C’est toujours les p’tits qui se mouillent

Ces économies sont-elles socialement acceptables ? Opti–Ma menace une centaine d’emplois dans l’administration. On mise sur des reclassements, des départs volontaires et des retraites anticipées pour « limiter la casse ». Mais il y aura tout de même des licenciements, ce qui créera des chômeurs supplémentaires. Pis, il n’y a pas eu de concertation entre l’Etat et les syndicats de la fonction publique. Le programme d’économies s’attaque aux catégories sociales les plus faibles : – 1 million pour les institutions sociales jurassiennes, – 300’000 francs pour les prestations complémentaires à l’AVS/AI, – 1,75 million pour les personnes veuves ou divorcées qui tiennent ménage indépendant, etc. A quoi s’ajoutent des diminutions de dépenses (6 millions) dans l’éducation, ce qui pénaliserait d’abord les enfants les plus défavorisés.

Gagner Moutier avec cette politique ?

Ce programme est-il “politiquement correct”? Opti–Ma s’attaque à deux conquêtes emblématiques du combat jurassien. D’une part la coopération au développement, alors que l’article 4, alinéa 3 de la Constitution jurassienne precise: « Elle (la République et canton du Jura) est ouverte au monde et coopère avec les peuples soucieux de solidarité. » D’autre part le Bureau de l’égalité, conquis par les femmes jurassiennes après des décennies de lutte et premier du genre en Suisse. Il y a certes d’autres acquis de l’indépendance cantonale, comme le rattrapage dans les investissements et la Transjurane. Mais pour paraphraser Jacques Delors, (qui disait cela à propos du marché unique européen), on ne tombe pas amoureux d’une route nationale!

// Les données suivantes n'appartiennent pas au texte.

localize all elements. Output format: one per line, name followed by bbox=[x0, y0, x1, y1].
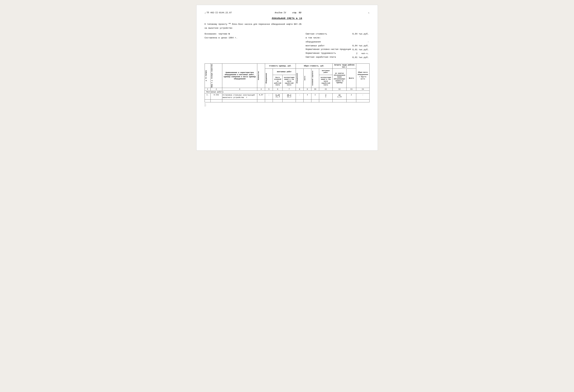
num-13: I3 bbox=[347, 88, 356, 91]
th-col7: эксплуатация машин в том числе заработно… bbox=[283, 75, 296, 88]
album-label: Альбом IV bbox=[275, 12, 286, 14]
cost-label6: Сметная заработная плата bbox=[305, 56, 352, 59]
basis-line1: Основание: чертежи № bbox=[205, 32, 238, 36]
num-3: 3 bbox=[222, 88, 257, 91]
subtitle-suffix-text: на выкатное устройство bbox=[205, 27, 232, 29]
cost-val2: - bbox=[352, 40, 369, 44]
num-11: II bbox=[319, 88, 332, 91]
cost-table: Сметная стоимость 0,04 тыс.руб. в том чи… bbox=[305, 32, 369, 59]
bottom-mark: |. |- bbox=[205, 103, 369, 107]
title-section: ЛОКАЛЬНАЯ СМЕТА № 10 bbox=[205, 17, 369, 20]
cost-label5: Нормативная трудоемкость bbox=[305, 52, 352, 56]
th-montazh-work: монтажных работ bbox=[273, 68, 296, 75]
number-row: I 2 3 4 5 6 7 8 9 I0 II I2 I3 I4 bbox=[205, 88, 369, 91]
num-9: 9 bbox=[304, 88, 311, 91]
cost-label1: Сметная стоимость bbox=[305, 32, 352, 36]
cost-val1: 0,04 тыс.руб. bbox=[352, 32, 369, 36]
main-table: № по порядку Шифр и № позиции норматива … bbox=[205, 63, 369, 102]
th-col14: Общая масса оборудования т брутто нетто bbox=[356, 63, 369, 88]
cost-val3: 0,04 тыс.руб. bbox=[352, 44, 369, 48]
row-col11: 3 I bbox=[319, 93, 332, 99]
num-14: I4 bbox=[356, 88, 369, 91]
page-label: стр. 53 bbox=[292, 12, 301, 14]
subtitle-prefix: К типовому проекту bbox=[205, 23, 227, 25]
row-col10: I bbox=[311, 93, 319, 99]
cost-val6: 0,01 тыс.руб. bbox=[352, 56, 369, 59]
th-col13: Всего bbox=[347, 68, 356, 88]
section-header-row: Монтажные работы bbox=[205, 91, 369, 93]
num-4: 4 bbox=[257, 88, 265, 91]
th-col9: всего bbox=[304, 68, 311, 88]
subtitle-suffix: на выкатное устройство bbox=[205, 27, 369, 30]
cost-val5-unit: чел-ч. bbox=[361, 52, 369, 55]
cost-label4: Нормативная условно-чистая продукция bbox=[305, 48, 352, 52]
doc-ref-text: ТП 402-II-0144.22.87 bbox=[206, 12, 232, 14]
left-info: Основание: чертежи № Составлена в ценах … bbox=[205, 32, 238, 59]
empty-row bbox=[205, 99, 369, 102]
doc-ref: ТП 402-II-0144.22.87 bbox=[206, 12, 261, 14]
th-col8: оборудования bbox=[296, 68, 304, 88]
num-1: I bbox=[205, 88, 210, 91]
cost-val5-group: 2 чел-ч. bbox=[352, 52, 369, 56]
th-col11: эксплуатация машин в том числе заработно… bbox=[319, 75, 332, 88]
table-row: I. 9-I52 Установка стальных конструкций … bbox=[205, 93, 369, 99]
num-7: 7 bbox=[283, 88, 296, 91]
num-10: I0 bbox=[311, 88, 319, 91]
cost-val5: 2 bbox=[356, 52, 357, 55]
row-code: 9-I52 bbox=[210, 93, 222, 99]
row-col14: - bbox=[356, 93, 369, 99]
row-col9: 4 bbox=[304, 93, 311, 99]
cost-label2: оборудования bbox=[305, 40, 352, 44]
row-name: Установка стальных конструкций выкатного… bbox=[222, 93, 257, 99]
row-col5: - bbox=[265, 93, 273, 99]
th-obshaya-stoimost: Общая стоимость, руб. bbox=[296, 63, 332, 68]
num-5: 5 bbox=[265, 88, 273, 91]
th-stoimost-edinitsy: Стоимость единицы, руб. bbox=[265, 63, 296, 68]
corner-mark: ┐ bbox=[315, 12, 369, 14]
doc-ref-left: ┌ bbox=[205, 12, 206, 14]
th-col4: Количество bbox=[257, 63, 265, 88]
th-col1: № по порядку bbox=[205, 63, 210, 88]
th-col3: Наименование и характеристика оборудован… bbox=[222, 63, 257, 88]
th-col12: не занятых обслуживанием машин обслужива… bbox=[332, 68, 346, 88]
row-col13: 2 bbox=[347, 93, 356, 99]
num-12: I2 bbox=[332, 88, 346, 91]
subtitle-middle: блок-бокс насоса для перекачки обводненн… bbox=[232, 23, 302, 25]
main-title: ЛОКАЛЬНАЯ СМЕТА № 10 bbox=[205, 17, 369, 20]
th-col10: основной зарплаты bbox=[311, 68, 319, 88]
na-label: на bbox=[229, 22, 231, 25]
th-montazh-eksplua: монтажных работ bbox=[319, 68, 332, 75]
right-info: Сметная стоимость 0,04 тыс.руб. в том чи… bbox=[305, 32, 369, 59]
row-qty: 0,07 bbox=[257, 93, 265, 99]
basis-line2: Составлена в ценах 1984 г. bbox=[205, 36, 238, 40]
num-6: 6 bbox=[273, 88, 283, 91]
row-col7: 36,2 I2,2 bbox=[283, 93, 296, 99]
th-col5: Оборудования bbox=[265, 68, 273, 88]
th-col2: Шифр и № позиции норматива bbox=[210, 63, 222, 88]
cost-label1b: в том числе: bbox=[305, 36, 352, 40]
cost-label3: монтажных работ bbox=[305, 44, 352, 48]
page: ┌ ТП 402-II-0144.22.87 Альбом IV стр. 53… bbox=[196, 5, 378, 151]
row-col12: 32 2,24 bbox=[332, 93, 346, 99]
row-col6: 6.28 21,4 bbox=[273, 93, 283, 99]
num-8: 8 bbox=[296, 88, 304, 91]
num-2: 2 bbox=[210, 88, 222, 91]
th-zatrat-truda: Затраты труда рабочих чел-ч bbox=[332, 63, 356, 68]
top-bar: ┌ ТП 402-II-0144.22.87 Альбом IV стр. 53… bbox=[205, 12, 369, 14]
row-num: I. bbox=[205, 93, 210, 99]
th-col6-vsego: Всего основной за работной платы bbox=[273, 75, 283, 88]
subtitle: К типовому проекту на блок-бокс насоса д… bbox=[205, 22, 369, 26]
info-block: Основание: чертежи № Составлена в ценах … bbox=[205, 32, 369, 59]
section-header-text: Монтажные работы bbox=[205, 91, 369, 93]
row-col8: - bbox=[296, 93, 304, 99]
cost-val4: 0,01 тыс.руб. bbox=[352, 48, 369, 52]
album-info: Альбом IV стр. 53 bbox=[261, 12, 315, 14]
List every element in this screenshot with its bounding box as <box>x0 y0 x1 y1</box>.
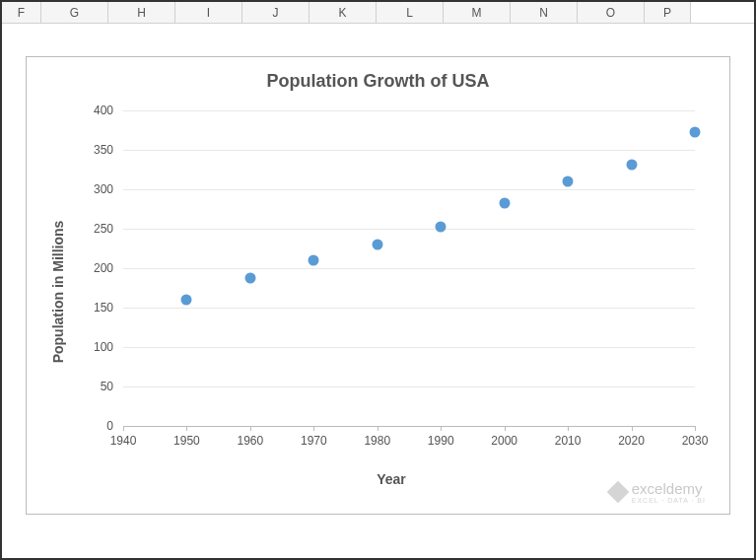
gridline <box>123 386 695 387</box>
gridline <box>123 308 695 309</box>
column-header-J[interactable]: J <box>242 2 309 23</box>
column-header-I[interactable]: I <box>175 2 242 23</box>
x-tick-label: 2020 <box>618 434 645 448</box>
column-header-N[interactable]: N <box>511 2 578 23</box>
gridline <box>123 229 695 230</box>
x-tick-mark <box>186 426 187 431</box>
x-tick-mark <box>378 426 378 431</box>
y-tick-label: 300 <box>94 182 113 196</box>
column-header-F[interactable]: F <box>2 2 41 23</box>
column-headers: FGHIJKLMNOP <box>2 2 754 24</box>
x-tick-mark <box>568 426 569 431</box>
watermark: exceldemy EXCEL · DATA · BI <box>610 480 706 504</box>
x-tick-mark <box>441 426 442 431</box>
watermark-tagline: EXCEL · DATA · BI <box>632 497 706 504</box>
column-header-M[interactable]: M <box>444 2 511 23</box>
y-tick-label: 0 <box>106 419 113 433</box>
plot-wrap: Population in Millions Year 050100150200… <box>76 105 707 479</box>
x-axis-label: Year <box>377 471 406 487</box>
data-point[interactable] <box>436 222 447 233</box>
x-tick-label: 2010 <box>555 434 582 448</box>
column-header-G[interactable]: G <box>41 2 108 23</box>
logo-icon <box>606 481 629 504</box>
x-tick-mark <box>123 426 124 431</box>
column-header-P[interactable]: P <box>645 2 691 23</box>
data-point[interactable] <box>626 160 637 171</box>
x-tick-label: 1970 <box>301 434 327 448</box>
watermark-brand: exceldemy <box>632 480 706 497</box>
x-tick-label: 1950 <box>173 434 200 448</box>
gridline <box>123 426 695 427</box>
y-tick-label: 200 <box>94 261 113 275</box>
x-tick-label: 1990 <box>428 434 454 448</box>
column-header-H[interactable]: H <box>108 2 175 23</box>
x-tick-mark <box>632 426 633 431</box>
x-tick-mark <box>313 426 314 431</box>
column-header-O[interactable]: O <box>578 2 645 23</box>
x-tick-label: 1940 <box>110 434 137 448</box>
chart-object[interactable]: Population Growth of USA Population in M… <box>26 56 730 515</box>
gridline <box>123 110 695 111</box>
y-tick-label: 50 <box>101 380 113 393</box>
gridline <box>123 189 695 190</box>
data-point[interactable] <box>563 176 574 187</box>
data-point[interactable] <box>309 255 319 266</box>
y-tick-label: 250 <box>94 222 113 236</box>
chart-title: Population Growth of USA <box>27 71 729 92</box>
data-point[interactable] <box>372 240 382 250</box>
x-tick-mark <box>695 426 696 431</box>
column-header-L[interactable]: L <box>377 2 444 23</box>
y-tick-label: 150 <box>94 301 113 315</box>
plot-area: 0501001502002503003504001940195019601970… <box>123 110 695 426</box>
y-axis-label: Population in Millions <box>50 221 66 364</box>
y-tick-label: 100 <box>94 340 113 354</box>
gridline <box>123 150 695 151</box>
data-point[interactable] <box>499 198 510 209</box>
data-point[interactable] <box>690 126 701 137</box>
gridline <box>123 268 695 269</box>
x-tick-mark <box>505 426 506 431</box>
data-point[interactable] <box>244 273 255 284</box>
x-tick-label: 1980 <box>364 434 390 448</box>
y-tick-label: 400 <box>94 104 113 117</box>
y-tick-label: 350 <box>94 143 113 157</box>
x-tick-label: 2030 <box>682 434 709 448</box>
gridline <box>123 347 695 348</box>
x-tick-label: 1960 <box>238 434 264 448</box>
column-header-K[interactable]: K <box>309 2 377 23</box>
x-tick-mark <box>250 426 251 431</box>
x-tick-label: 2000 <box>491 434 517 448</box>
data-point[interactable] <box>181 295 192 306</box>
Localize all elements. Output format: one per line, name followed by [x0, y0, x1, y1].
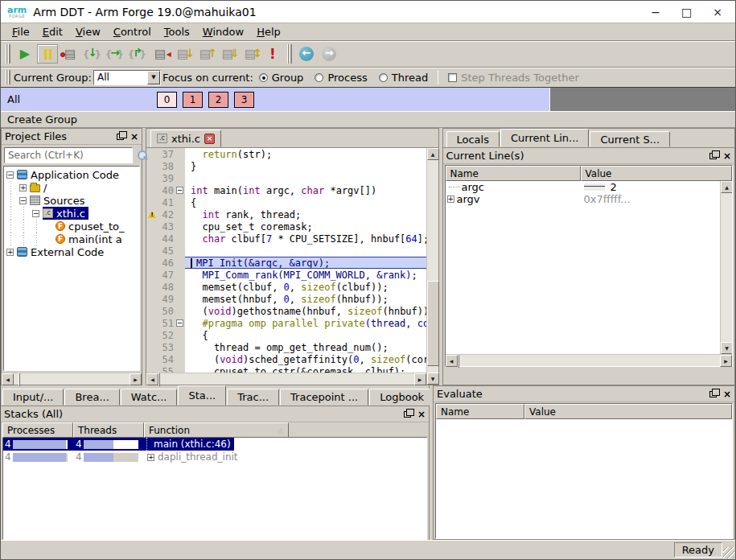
code-line-54[interactable]: 54 (void)sched_getaffinity(0, sizeof(cor… [146, 353, 426, 365]
menu-view[interactable]: View [69, 24, 107, 39]
maximize-button[interactable]: □ [681, 6, 692, 18]
tree-item-xthi-c[interactable]: −xthi.c [4, 207, 139, 220]
toolbar-handle[interactable] [6, 44, 10, 64]
menu-window[interactable]: Window [196, 24, 250, 39]
group-all-row[interactable]: All 0123 [1, 88, 550, 111]
scroll-left-icon[interactable]: ◀ [446, 355, 458, 367]
code-line-44[interactable]: 44 char clbuf[7 * CPU_SETSIZE], hnbuf[64… [146, 233, 426, 245]
tab-watc[interactable]: Watc... [121, 389, 178, 406]
tab-current-lin[interactable]: Current Lin... [500, 129, 589, 147]
column-header-name[interactable]: Name [436, 404, 524, 419]
variables-horizontal-scrollbar[interactable]: ◀ ▶ [446, 354, 733, 366]
process-button-0[interactable]: 0 [157, 92, 177, 108]
stack-row-dapli-thread-init[interactable]: 44+dapli_thread_init [3, 451, 426, 463]
tree-expander-icon[interactable]: + [19, 184, 27, 191]
code-line-52[interactable]: 52 { [146, 329, 426, 341]
toolbar-handle[interactable] [287, 44, 292, 64]
editor-horizontal-scrollbar[interactable]: ◀ ▶ [146, 373, 426, 385]
code-line-51[interactable]: 51 #pragma omp parallel private(thread, … [146, 317, 426, 329]
code-area[interactable]: 37 return(str);38}3940int main(int argc,… [146, 148, 426, 373]
variables-vertical-scrollbar[interactable]: ▲ ▼ [720, 181, 732, 354]
tab-brea[interactable]: Brea... [64, 389, 119, 406]
resize-grip[interactable] [723, 547, 734, 558]
code-line-55[interactable]: 55 cpuset_to_cstr(&coremask, clbuf); [146, 365, 426, 373]
column-header-value[interactable]: Value [524, 404, 732, 419]
code-line-43[interactable]: 43 cpu_set_t coremask; [146, 220, 426, 233]
close-panel-icon[interactable]: × [417, 410, 426, 419]
radio-icon[interactable] [315, 73, 323, 82]
scroll-down-icon[interactable]: ▼ [427, 373, 439, 385]
menu-file[interactable]: File [6, 24, 36, 39]
code-line-46[interactable]: 46MPI_Init(&argc, &argv); [146, 257, 426, 269]
column-header-processes[interactable]: Processes [2, 422, 73, 438]
bottom-stack-frame-button[interactable] [217, 44, 238, 64]
fold-collapse-icon[interactable] [176, 187, 183, 194]
float-panel-icon[interactable] [709, 391, 717, 397]
focus-radio-group[interactable]: Group [259, 72, 304, 84]
pause-button[interactable] [37, 44, 58, 64]
menu-edit[interactable]: Edit [36, 24, 69, 39]
up-stack-frame-button[interactable] [195, 44, 216, 64]
create-group-row[interactable]: Create Group [1, 111, 735, 128]
close-panel-icon[interactable]: × [723, 389, 731, 399]
scroll-left-icon[interactable]: ◀ [2, 373, 14, 385]
code-line-40[interactable]: 40int main(int argc, char *argv[]) [146, 184, 426, 196]
search-icon[interactable] [135, 149, 150, 163]
process-button-1[interactable]: 1 [183, 92, 203, 108]
code-line-41[interactable]: 41{ [146, 196, 426, 208]
menu-control[interactable]: Control [107, 24, 158, 39]
scrollbar-thumb[interactable] [158, 373, 160, 386]
tree-expander-icon[interactable]: − [19, 197, 27, 204]
run-to-line-button[interactable] [150, 44, 171, 64]
tab-input[interactable]: Input/... [2, 389, 64, 406]
float-panel-icon[interactable] [404, 411, 411, 418]
tree-item-cpuset-to[interactable]: cpuset_to_ [4, 220, 139, 233]
variable-row-argc[interactable]: argc2 [446, 181, 721, 193]
chevron-down-icon[interactable] [147, 71, 160, 84]
tab-locals[interactable]: Locals [446, 131, 500, 147]
stop-messages-button[interactable] [262, 44, 283, 64]
tree-item-[interactable]: +/ [4, 181, 139, 194]
tree-item-sources[interactable]: −Sources [4, 194, 139, 207]
close-tab-icon[interactable] [204, 134, 215, 144]
code-line-45[interactable]: 45 [146, 245, 426, 257]
float-panel-icon[interactable] [709, 153, 717, 159]
close-panel-icon[interactable]: × [130, 132, 138, 142]
expand-icon[interactable]: + [147, 454, 154, 461]
scrollbar-thumb[interactable] [458, 354, 459, 368]
tab-logbook[interactable]: Logbook [369, 389, 434, 406]
tab-tracepoint[interactable]: Tracepoint ... [280, 389, 368, 406]
step-into-button[interactable] [82, 44, 103, 64]
down-stack-frame-button[interactable] [172, 44, 193, 64]
project-files-horizontal-scrollbar[interactable]: ◀ ▶ [2, 373, 142, 385]
tree-expander-icon[interactable]: − [6, 171, 14, 179]
scroll-right-icon[interactable]: ▶ [414, 373, 426, 385]
add-breakpoint-button[interactable] [60, 44, 80, 64]
scroll-up-icon[interactable]: ▲ [427, 148, 439, 160]
scrollbar-thumb[interactable] [19, 373, 20, 386]
expand-icon[interactable]: + [447, 196, 454, 203]
toolbar-handle[interactable] [6, 70, 10, 84]
tree-item-application-code[interactable]: −Application Code [4, 168, 139, 181]
menu-help[interactable]: Help [250, 24, 287, 39]
code-line-50[interactable]: 50 (void)gethostname(hnbuf, sizeof(hnbuf… [146, 305, 426, 317]
radio-icon[interactable] [259, 73, 268, 82]
search-input[interactable] [4, 147, 133, 163]
run-button[interactable] [14, 44, 35, 64]
fold-collapse-icon[interactable] [176, 319, 183, 327]
close-button[interactable]: × [713, 6, 722, 18]
code-line-42[interactable]: 42 int rank, thread; [146, 208, 426, 220]
editor-vertical-scrollbar[interactable]: ▲ ▼ [426, 148, 438, 385]
code-line-39[interactable]: 39 [146, 172, 426, 184]
column-header-function[interactable]: Function [144, 422, 289, 438]
close-panel-icon[interactable]: × [723, 151, 731, 161]
column-header-threads[interactable]: Threads [73, 422, 144, 438]
tree-expander-icon[interactable]: + [6, 249, 14, 256]
step-threads-together-checkbox[interactable]: Step Threads Together [448, 72, 579, 84]
column-header-value[interactable]: Value [581, 166, 733, 181]
code-line-48[interactable]: 48 memset(clbuf, 0, sizeof(clbuf)); [146, 281, 426, 293]
radio-icon[interactable] [379, 73, 388, 82]
align-stacks-button[interactable] [240, 44, 261, 64]
process-button-3[interactable]: 3 [234, 92, 254, 108]
scroll-up-icon[interactable]: ▲ [721, 181, 732, 193]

Ces économies sont-elles « Moutier-compatibles » ? Les Prévôtois diront bientôt s’ils veulent rejoindre le Canton du Jura. D’aucuns rappellent que les économies décidées par les autorités bernoises n’ont pas empêché le Jura bernois de refuser l’idée de créer un nouveau canton. Dans la même logique, Opti–Ma ne devrait pas avoir d’influence sur le vote prévôtois. Mais n’oublions pas que la décision de Moutier se jouera peut-être à quelques dizaines de voix. Or, qui peut dire aujourd’hui ce qui sera inscrit sur le bulletin d’une partie des femmes autonomistes, constatant que l’on veut supprimer le Bureau de l’égalité ?

L’auteur de ces lignes espère que ministres et députés réfléchiront à ce questionnement, tout en leur suggérant de mener une lutte résolue contre la fraude fiscale. A l’exemple du gouvernement genevois qui, malgré sa majorité bourgeoise, propose d’engager cinq contrôleurs fiscaux supplémentaires.